Spindex Industries

Thread Rating:
  • 1 Vote(s) - 5 Average
  • 1
  • 2
  • 3
  • 4
  • 5
(29-09-2025, 09:20 AM)ghchua Wrote:
(29-09-2025, 08:57 AM)wj1984 Wrote: I think the acceptance would be based on the top 20 shareholders vote. I don't think the MIs here have much say...

Hi wj1984,

I disagree with your comment above. This is because for SOA to be approved by shareholders, there are two parts which needs to be carried:

1. a majority in the number of shareholders present and voting at the meeting; and
2. such majority representing at least 75% in value of shares held by the shareholders present and voting at the meeting.

Yes, you are correct to say that top 20 shareholders vote might determine the outcome of 2., but certainly not 1. For 1. to be carried, it requires a majority of headcount at the SOA. Yes, your uncle might have a lot of shares in Spindex, but if he voted at the SOA, he is only considered as a headcount of one. Therefore, many MIs holding a small number of shares might be able to defeat 1. and therefore reject the SOA.

Wow I didn't know the SOA is based on number of shareholders instead of no. of shares (devil in the details) when the voting takes place once the requirement is met...

Thanks for this info gh! I would very much like to vote against it since i think a fair value would be 1.2x NAV at least...
Reply
(30-08-2025, 05:40 PM)weijian Wrote:
(28-08-2025, 10:09 AM)julianbream Wrote: Full year results were out yesterday.
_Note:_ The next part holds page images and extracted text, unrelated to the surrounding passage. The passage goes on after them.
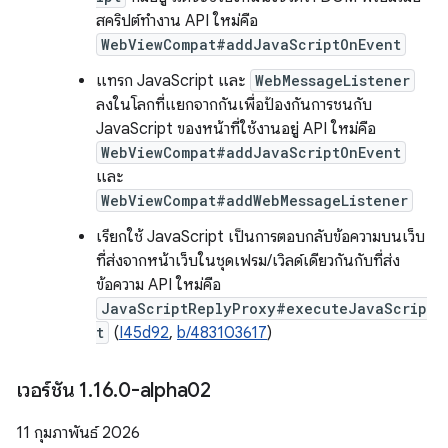
สคริปต์ทำงาน API ใหม่คือ
WebViewCompat#addJavaScriptOnEvent
แทรก JavaScript และ
WebMessageListener
ลงในโลกที่แยกจากกันเพื่อป้องกันการชนกับ
JavaScript ของหน้าที่ใช้งานอยู่ API ใหม่คือ
WebViewCompat#addJavaScriptOnEvent
และ
WebViewCompat#addWebMessageListener
เรียกใช้ JavaScript เป็นการตอบกลับข้อความบนเว็บ
ที่ส่งจากหน้าเว็บในชุดเฟรม/เวิลด์เดียวกันกับที่ส่ง
ข้อความ API ใหม่คือ
JavaScriptReplyProxy#executeJavaScrip
t
(
I45d92
,
b/483103617
)
เวอร์ชัน 1
.
16
.
0-alpha02
11 กุมภาพันธ์ 2026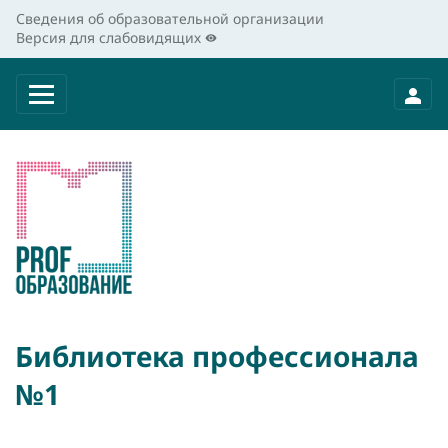
Сведения об образовательной организации
Версия для слабовидящих
Библиотека профессионала
№1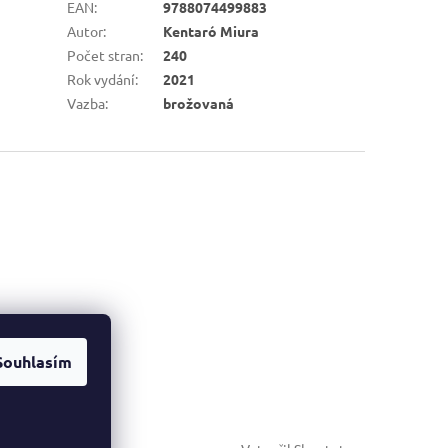
EAN
:
9788074499883
Autor
:
Kentaró Miura
Počet stran
:
240
Rok vydání
:
2021
Vazba
:
brožovaná
Souhlasím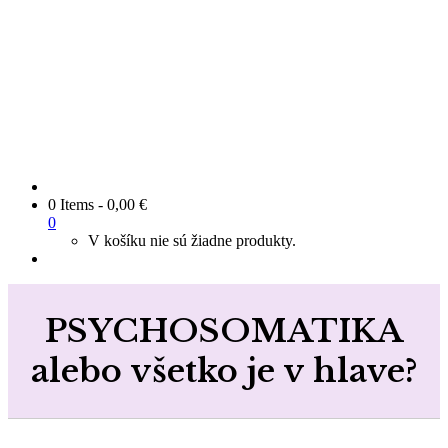
0 Items
-
0,00
€
0
V košíku nie sú žiadne produkty.
PSYCHOSOMATIKA
alebo všetko je v hlave?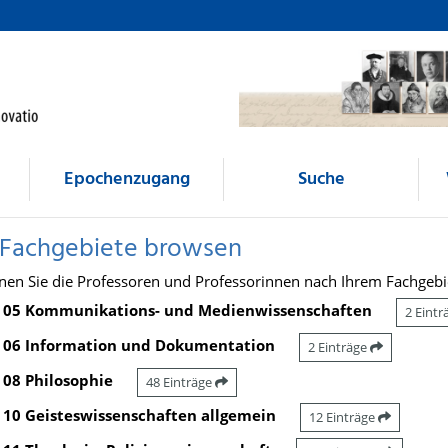
Epochenzugang
Suche
 Fachgebiete browsen
nen Sie die Professoren und Professorinnen nach Ihrem Fachgebi
05 Kommunikations- und Medienwissenschaften
2 Eint
06 Information und Dokumentation
2 Einträge
08 Philosophie
48 Einträge
10 Geisteswissenschaften allgemein
12 Einträge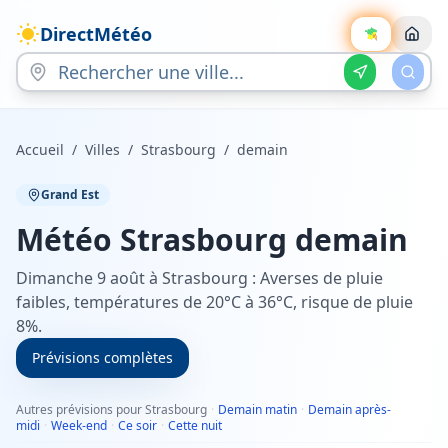
DirectMétéo
Accueil
/
Villes
/
Strasbourg
/
demain
Grand Est
Météo
Strasbourg
demain
Dimanche 9 août à Strasbourg : Averses de pluie
faibles, températures de 20°C à 36°C, risque de pluie
8%.
Prévisions complètes
Autres prévisions pour Strasbourg
·
Demain matin
·
Demain après-
midi
·
Week-end
·
Ce soir
·
Cette nuit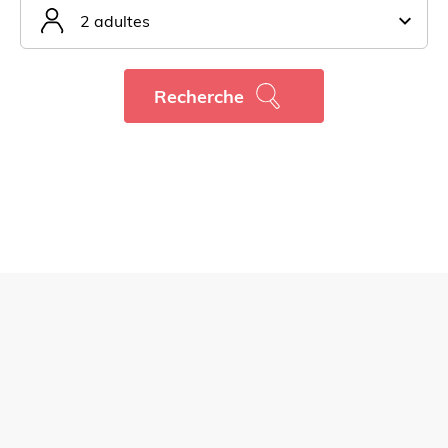
2 adultes
Recherche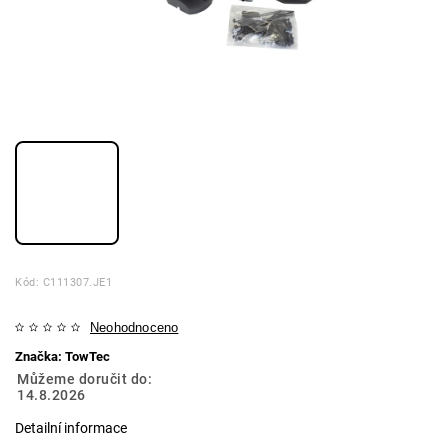
Kód:
C111307.JE1
Neohodnoceno
Značka:
TowTec
Můžeme doručit do:
14.8.2026
Detailní informace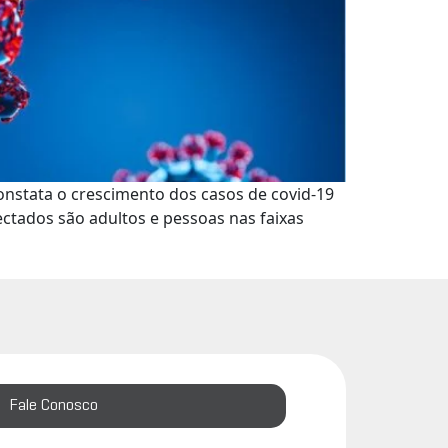
onstata o crescimento dos casos de covid-19
ectados são adultos e pessoas nas faixas
Fale Conosco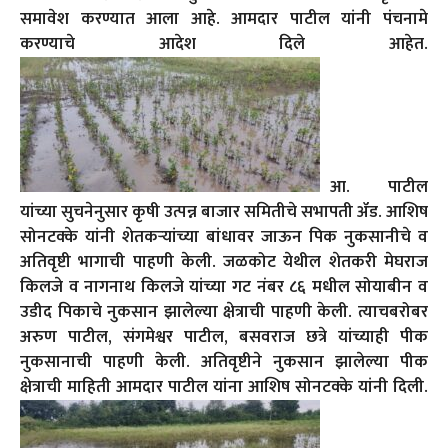
समावेश करण्यात आला आहे. आमदार पाटील यांनी पंचनामे
करण्याचे आदेश दिले आहेत.
आ. पाटील
यांच्या सुचनेनुसार कृषी उत्पन्न बाजार समितीचे सभापती ॲड. आशिष
सोनटक्के यांनी शेतकऱ्यांच्या बांधावर जाऊन पिक नुकसानीचे व
अतिवृष्टी भागाची पाहणी केली. जळकोट येथील शेतकरी मेघराज
किलजे व नागनाथ किलजे यांच्या गट नंबर ८६ मधील सोयाबीन व
उडीद पिकाचे नुकसान झालेल्या क्षेत्राची पाहणी केली. त्याचबरोबर
अरुण पाटील, संगमेश्वर पाटील, बसवराज छत्रे यांच्याही पीक
नुकसानाची पाहणी केली. अतिवृष्टीने नुकसान झालेल्या पीक
क्षेत्राची माहिती आमदार पाटील यांना आशिष सोनटक्के यांनी दिली.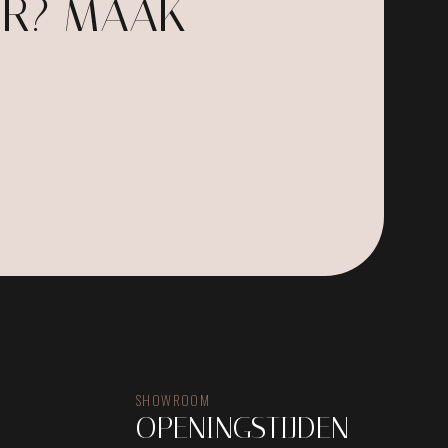
UR? MAAK
SHOWROOM
OPENINGSTIJDEN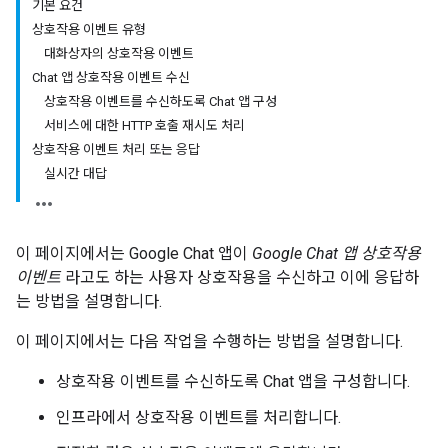
기본 요건
상호작용 이벤트 유형
대화상자의 상호작용 이벤트
Chat 앱 상호작용 이벤트 수신
상호작용 이벤트를 수신하도록 Chat 앱 구성
서비스에 대한 HTTP 호출 재시도 처리
상호작용 이벤트 처리 또는 응답
실시간 대답
이 페이지에서는 Google Chat 앱이
Google Chat 앱 상호작용
이벤트
라고도 하는 사용자 상호작용을 수신하고 이에 응답하
는 방법을 설명합니다.
이 페이지에서는 다음 작업을 수행하는 방법을 설명합니다.
상호작용 이벤트를 수신하도록 Chat 앱을 구성합니다.
인프라에서 상호작용 이벤트를 처리합니다.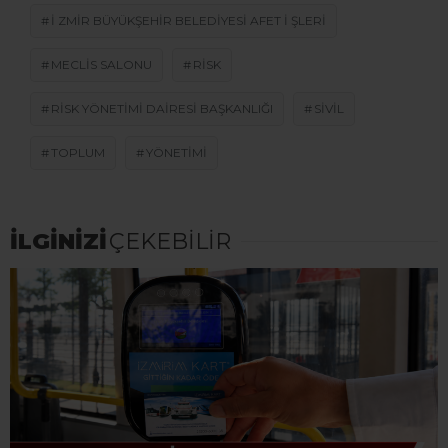
I ZMIR BÜYÜKŞEHIR BELEDIYESI AFET I ŞLERI
MECLIS SALONU
RISK
RISK YÖNETIMI DAIRESI BAŞKANLIĞI
SIVIL
TOPLUM
YÖNETIMI
İLGİNİZİ
ÇEKEBİLİR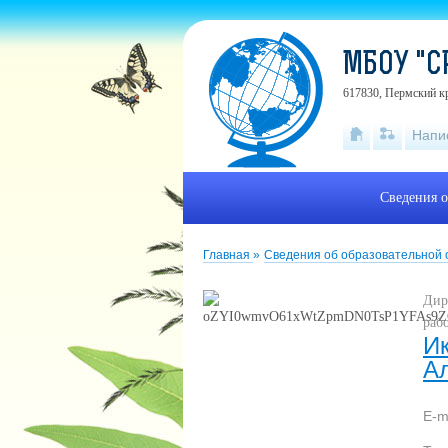
МБОУ "С
617830, Пермский кр
Напи
Сведения о
Главная
»
Сведения об образовательной
Дир
раб
И
А
E-m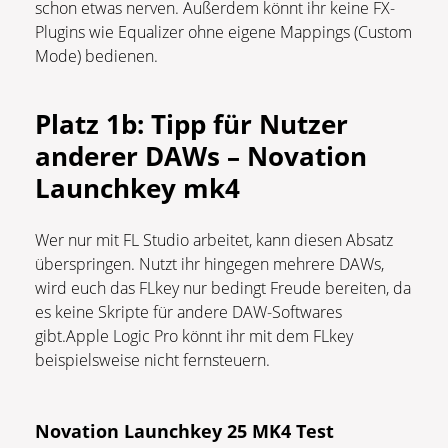
schon etwas nerven. Außerdem könnt ihr keine FX-
Plugins wie Equalizer ohne eigene Mappings (Custom
Mode) bedienen.
Platz 1b:
Tipp für Nutzer
anderer DAWs – Novation
Launchkey mk4
Wer nur mit FL Studio arbeitet, kann diesen Absatz
überspringen. Nutzt ihr hingegen mehrere DAWs,
wird euch das FLkey nur bedingt Freude bereiten, da
es keine Skripte für andere DAW-Softwares
gibt.Apple Logic Pro könnt ihr mit dem FLkey
beispielsweise nicht fernsteuern.
Novation Launchkey 25 MK4 Test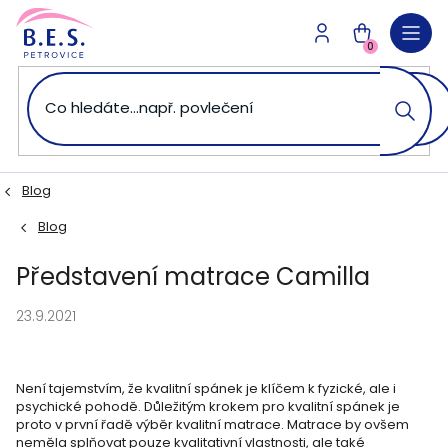
Přejít
na
NÁKUPNÍ
obsah
0
KOŠÍK
Blog
Blog
Představení matrace Camilla
23.9.2021
Není tajemstvím, že kvalitní spánek je klíčem k fyzické, ale i
psychické pohodě. Důležitým krokem pro kvalitní spánek je
proto v první řadě výběr kvalitní matrace. Matrace by ovšem
neměla splňovat pouze kvalitativní vlastnosti, ale také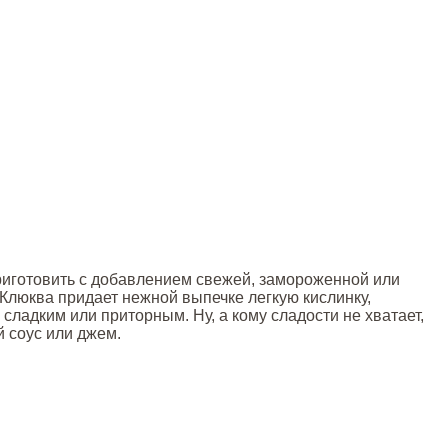
риготовить с добавлением свежей, замороженной или
 Клюква придает нежной выпечке легкую кислинку,
сладким или приторным. Ну, а кому сладости не хватает,
й соус или джем.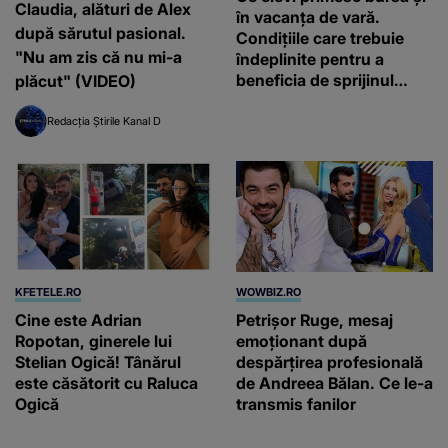
Claudia, alături de Alex
în vacanța de vară.
după sărutul pasional.
Condițiile care trebuie
"Nu am zis că nu mi-a
îndeplinite pentru a
beneficia de sprijinul
plăcut" (VIDEO)
financiar
Redacția Știrile Kanal D
KFETELE.RO
WOWBIZ.RO
Cine este Adrian
Petrișor Ruge, mesaj
Ropotan, ginerele lui
emoționant după
Stelian Ogică! Tânărul
despărțirea profesională
este căsătorit cu Raluca
de Andreea Bălan. Ce le-a
Ogică
transmis fanilor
My eyebrows are raised at the 5.5 million SGD within Administrative expenses, pertaining to impairment of "property plant and equipment at Nantong to reflect the economic slowdown" (page 20 of the report)

To me, an economic slowdown is a different thing from impairment of property plant and equipment. Impairment of property plant and equipment should usually be due to damage, obsolescence, etc. These are not directly related to a general economic slowdown (which I know we could be experiencing).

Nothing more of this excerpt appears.